Saved data entries
────────────────────

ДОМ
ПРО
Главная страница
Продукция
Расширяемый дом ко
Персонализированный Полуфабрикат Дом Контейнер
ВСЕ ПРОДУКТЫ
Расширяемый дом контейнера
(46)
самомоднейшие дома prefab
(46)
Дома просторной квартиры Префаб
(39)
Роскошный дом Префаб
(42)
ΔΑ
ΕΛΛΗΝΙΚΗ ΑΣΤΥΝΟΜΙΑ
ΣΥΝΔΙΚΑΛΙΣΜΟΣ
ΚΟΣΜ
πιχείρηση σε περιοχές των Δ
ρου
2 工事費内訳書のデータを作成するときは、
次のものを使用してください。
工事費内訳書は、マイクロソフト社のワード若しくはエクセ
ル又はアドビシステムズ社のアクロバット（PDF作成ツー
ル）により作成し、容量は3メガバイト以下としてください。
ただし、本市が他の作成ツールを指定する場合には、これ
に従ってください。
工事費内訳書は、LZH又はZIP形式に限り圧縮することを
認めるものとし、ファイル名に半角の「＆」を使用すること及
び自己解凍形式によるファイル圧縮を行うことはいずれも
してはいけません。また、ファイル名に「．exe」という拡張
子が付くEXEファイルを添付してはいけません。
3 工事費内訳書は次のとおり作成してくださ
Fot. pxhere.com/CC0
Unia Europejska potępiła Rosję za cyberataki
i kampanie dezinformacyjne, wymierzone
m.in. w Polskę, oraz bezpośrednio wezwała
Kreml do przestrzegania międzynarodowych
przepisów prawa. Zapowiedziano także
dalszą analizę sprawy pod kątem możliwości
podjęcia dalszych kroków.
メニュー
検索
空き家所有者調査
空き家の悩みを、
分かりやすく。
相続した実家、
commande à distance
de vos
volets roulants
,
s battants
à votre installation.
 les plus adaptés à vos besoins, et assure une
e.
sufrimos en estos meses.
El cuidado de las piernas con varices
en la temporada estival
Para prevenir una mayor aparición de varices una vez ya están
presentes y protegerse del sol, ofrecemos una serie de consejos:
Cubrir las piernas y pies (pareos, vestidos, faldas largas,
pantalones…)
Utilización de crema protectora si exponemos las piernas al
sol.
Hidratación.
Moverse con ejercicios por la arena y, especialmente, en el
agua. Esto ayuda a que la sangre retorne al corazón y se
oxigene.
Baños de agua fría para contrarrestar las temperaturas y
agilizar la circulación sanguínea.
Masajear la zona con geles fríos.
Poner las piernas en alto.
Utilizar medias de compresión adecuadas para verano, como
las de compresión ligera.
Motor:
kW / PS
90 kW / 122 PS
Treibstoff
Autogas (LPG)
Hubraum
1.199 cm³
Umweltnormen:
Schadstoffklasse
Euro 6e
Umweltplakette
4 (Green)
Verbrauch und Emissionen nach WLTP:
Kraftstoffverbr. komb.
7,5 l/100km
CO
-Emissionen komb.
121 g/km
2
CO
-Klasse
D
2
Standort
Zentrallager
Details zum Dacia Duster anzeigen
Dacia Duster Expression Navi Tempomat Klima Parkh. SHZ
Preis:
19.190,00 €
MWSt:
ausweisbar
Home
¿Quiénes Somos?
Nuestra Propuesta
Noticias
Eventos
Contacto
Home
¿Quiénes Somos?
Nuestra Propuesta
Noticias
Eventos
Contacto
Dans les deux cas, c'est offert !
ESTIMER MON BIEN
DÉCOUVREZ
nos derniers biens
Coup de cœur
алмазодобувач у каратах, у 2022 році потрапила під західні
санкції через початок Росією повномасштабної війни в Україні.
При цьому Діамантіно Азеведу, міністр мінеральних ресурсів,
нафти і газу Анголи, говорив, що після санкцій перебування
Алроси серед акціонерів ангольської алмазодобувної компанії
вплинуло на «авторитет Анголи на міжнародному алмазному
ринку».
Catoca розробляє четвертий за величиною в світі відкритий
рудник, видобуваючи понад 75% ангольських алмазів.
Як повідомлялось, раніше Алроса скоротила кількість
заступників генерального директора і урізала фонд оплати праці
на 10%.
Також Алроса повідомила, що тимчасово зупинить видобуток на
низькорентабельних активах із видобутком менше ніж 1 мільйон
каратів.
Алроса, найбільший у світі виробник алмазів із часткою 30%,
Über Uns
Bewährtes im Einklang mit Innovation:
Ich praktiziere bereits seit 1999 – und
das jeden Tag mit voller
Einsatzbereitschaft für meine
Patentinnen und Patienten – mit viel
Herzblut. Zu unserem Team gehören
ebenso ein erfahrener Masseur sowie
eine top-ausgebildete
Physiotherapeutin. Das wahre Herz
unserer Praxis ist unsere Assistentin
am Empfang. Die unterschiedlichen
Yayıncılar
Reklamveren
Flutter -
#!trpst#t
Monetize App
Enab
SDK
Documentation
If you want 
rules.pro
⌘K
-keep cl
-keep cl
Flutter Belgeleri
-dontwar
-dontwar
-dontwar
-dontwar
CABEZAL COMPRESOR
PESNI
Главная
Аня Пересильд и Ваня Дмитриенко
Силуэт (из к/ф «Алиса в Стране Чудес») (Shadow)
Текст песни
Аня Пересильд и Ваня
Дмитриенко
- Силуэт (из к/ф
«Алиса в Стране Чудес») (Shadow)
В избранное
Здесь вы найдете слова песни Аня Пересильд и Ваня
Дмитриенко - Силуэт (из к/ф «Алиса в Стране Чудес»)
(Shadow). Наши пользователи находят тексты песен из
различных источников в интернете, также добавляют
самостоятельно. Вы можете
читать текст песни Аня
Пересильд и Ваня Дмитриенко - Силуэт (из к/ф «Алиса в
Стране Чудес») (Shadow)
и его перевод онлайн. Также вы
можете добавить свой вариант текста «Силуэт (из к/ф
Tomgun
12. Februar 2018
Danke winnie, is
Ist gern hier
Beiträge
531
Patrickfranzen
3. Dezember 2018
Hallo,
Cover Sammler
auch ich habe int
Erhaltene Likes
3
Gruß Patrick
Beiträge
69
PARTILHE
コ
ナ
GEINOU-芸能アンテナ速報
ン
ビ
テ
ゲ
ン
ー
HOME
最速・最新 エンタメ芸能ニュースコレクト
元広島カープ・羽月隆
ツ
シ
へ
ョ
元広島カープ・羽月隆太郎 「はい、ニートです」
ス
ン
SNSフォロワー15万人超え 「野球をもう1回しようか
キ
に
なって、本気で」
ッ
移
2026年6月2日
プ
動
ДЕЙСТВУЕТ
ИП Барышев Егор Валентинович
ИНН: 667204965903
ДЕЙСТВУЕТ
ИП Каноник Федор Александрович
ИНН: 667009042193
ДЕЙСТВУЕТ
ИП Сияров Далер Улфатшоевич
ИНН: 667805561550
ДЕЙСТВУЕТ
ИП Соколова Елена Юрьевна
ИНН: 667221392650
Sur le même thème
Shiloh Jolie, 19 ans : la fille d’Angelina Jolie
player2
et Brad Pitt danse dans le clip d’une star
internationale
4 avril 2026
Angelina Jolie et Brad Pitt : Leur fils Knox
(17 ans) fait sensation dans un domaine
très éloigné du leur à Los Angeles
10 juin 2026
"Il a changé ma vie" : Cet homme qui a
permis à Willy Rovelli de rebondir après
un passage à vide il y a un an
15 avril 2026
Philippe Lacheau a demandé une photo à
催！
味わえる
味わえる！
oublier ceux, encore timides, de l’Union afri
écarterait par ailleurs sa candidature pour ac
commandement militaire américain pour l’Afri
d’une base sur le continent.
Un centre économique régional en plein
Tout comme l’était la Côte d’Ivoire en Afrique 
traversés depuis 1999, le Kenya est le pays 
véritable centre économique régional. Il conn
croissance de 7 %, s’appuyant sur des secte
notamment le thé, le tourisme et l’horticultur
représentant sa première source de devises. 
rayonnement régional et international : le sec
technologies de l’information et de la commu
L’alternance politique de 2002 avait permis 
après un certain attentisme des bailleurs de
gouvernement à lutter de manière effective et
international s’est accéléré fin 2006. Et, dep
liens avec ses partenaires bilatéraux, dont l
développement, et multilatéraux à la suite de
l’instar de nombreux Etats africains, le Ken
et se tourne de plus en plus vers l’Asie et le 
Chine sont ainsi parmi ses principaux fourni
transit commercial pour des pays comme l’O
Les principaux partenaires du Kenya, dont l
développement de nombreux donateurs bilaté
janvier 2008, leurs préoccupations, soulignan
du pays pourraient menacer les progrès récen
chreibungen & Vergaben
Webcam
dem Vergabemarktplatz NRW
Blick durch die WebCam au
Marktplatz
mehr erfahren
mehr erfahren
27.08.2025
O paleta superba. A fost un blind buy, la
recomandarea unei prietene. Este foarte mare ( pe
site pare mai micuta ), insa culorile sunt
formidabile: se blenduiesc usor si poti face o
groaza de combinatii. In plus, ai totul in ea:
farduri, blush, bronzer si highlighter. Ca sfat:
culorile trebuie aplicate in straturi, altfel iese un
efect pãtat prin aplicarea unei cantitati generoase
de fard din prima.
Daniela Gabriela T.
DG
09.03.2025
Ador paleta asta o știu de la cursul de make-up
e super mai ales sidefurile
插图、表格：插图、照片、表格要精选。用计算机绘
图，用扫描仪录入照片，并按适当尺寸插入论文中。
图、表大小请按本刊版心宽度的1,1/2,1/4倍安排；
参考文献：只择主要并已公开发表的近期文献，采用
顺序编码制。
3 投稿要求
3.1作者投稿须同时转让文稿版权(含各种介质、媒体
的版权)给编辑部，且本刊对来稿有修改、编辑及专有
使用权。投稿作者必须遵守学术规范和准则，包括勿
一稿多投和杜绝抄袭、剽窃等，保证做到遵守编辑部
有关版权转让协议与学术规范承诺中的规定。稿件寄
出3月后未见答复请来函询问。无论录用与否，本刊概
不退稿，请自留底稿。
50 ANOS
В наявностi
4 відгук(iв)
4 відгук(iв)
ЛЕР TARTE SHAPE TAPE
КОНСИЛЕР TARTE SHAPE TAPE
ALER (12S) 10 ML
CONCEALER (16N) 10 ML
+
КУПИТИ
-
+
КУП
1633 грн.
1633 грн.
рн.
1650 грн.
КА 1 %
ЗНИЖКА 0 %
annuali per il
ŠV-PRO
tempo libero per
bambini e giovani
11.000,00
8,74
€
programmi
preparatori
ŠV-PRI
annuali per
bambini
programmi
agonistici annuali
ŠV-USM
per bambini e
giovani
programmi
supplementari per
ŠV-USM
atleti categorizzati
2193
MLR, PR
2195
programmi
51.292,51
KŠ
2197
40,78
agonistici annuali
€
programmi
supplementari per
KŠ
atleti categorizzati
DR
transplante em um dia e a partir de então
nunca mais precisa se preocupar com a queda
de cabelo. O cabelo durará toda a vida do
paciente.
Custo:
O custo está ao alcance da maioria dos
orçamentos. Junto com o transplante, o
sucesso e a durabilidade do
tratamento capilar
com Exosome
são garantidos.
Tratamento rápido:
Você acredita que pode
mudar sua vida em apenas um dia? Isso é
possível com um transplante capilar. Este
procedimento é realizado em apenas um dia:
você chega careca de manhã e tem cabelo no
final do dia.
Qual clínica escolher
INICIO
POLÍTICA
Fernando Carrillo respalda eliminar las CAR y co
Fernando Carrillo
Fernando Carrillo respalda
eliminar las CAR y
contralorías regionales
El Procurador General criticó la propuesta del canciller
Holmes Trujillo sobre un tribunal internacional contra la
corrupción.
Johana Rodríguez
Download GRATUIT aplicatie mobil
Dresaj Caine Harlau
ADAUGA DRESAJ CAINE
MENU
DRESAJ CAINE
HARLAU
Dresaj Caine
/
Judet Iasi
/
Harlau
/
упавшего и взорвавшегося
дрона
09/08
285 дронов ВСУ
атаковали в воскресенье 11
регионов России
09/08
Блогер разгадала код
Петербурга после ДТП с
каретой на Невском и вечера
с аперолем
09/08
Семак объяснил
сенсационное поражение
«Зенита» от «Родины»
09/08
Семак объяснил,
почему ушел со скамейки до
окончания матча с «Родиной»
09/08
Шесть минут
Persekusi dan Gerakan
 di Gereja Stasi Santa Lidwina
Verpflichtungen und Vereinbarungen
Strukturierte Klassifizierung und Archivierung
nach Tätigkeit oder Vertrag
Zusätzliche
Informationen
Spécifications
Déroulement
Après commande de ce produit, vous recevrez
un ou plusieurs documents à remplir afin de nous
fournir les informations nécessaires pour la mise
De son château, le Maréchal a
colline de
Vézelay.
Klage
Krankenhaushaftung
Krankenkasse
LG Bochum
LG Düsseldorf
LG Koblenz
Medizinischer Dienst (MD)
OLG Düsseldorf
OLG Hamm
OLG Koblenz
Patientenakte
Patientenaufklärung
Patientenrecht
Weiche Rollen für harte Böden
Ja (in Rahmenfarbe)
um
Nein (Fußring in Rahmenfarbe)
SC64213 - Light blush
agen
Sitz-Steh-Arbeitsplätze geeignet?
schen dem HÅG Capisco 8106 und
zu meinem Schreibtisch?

────────────────────

» **Exercise requirements**: The lines above that include "permis" should each be listed.

» **Task response**:
permis à Willy Rovelli de rebondir après
L’alternance politique de 2002 avait permis 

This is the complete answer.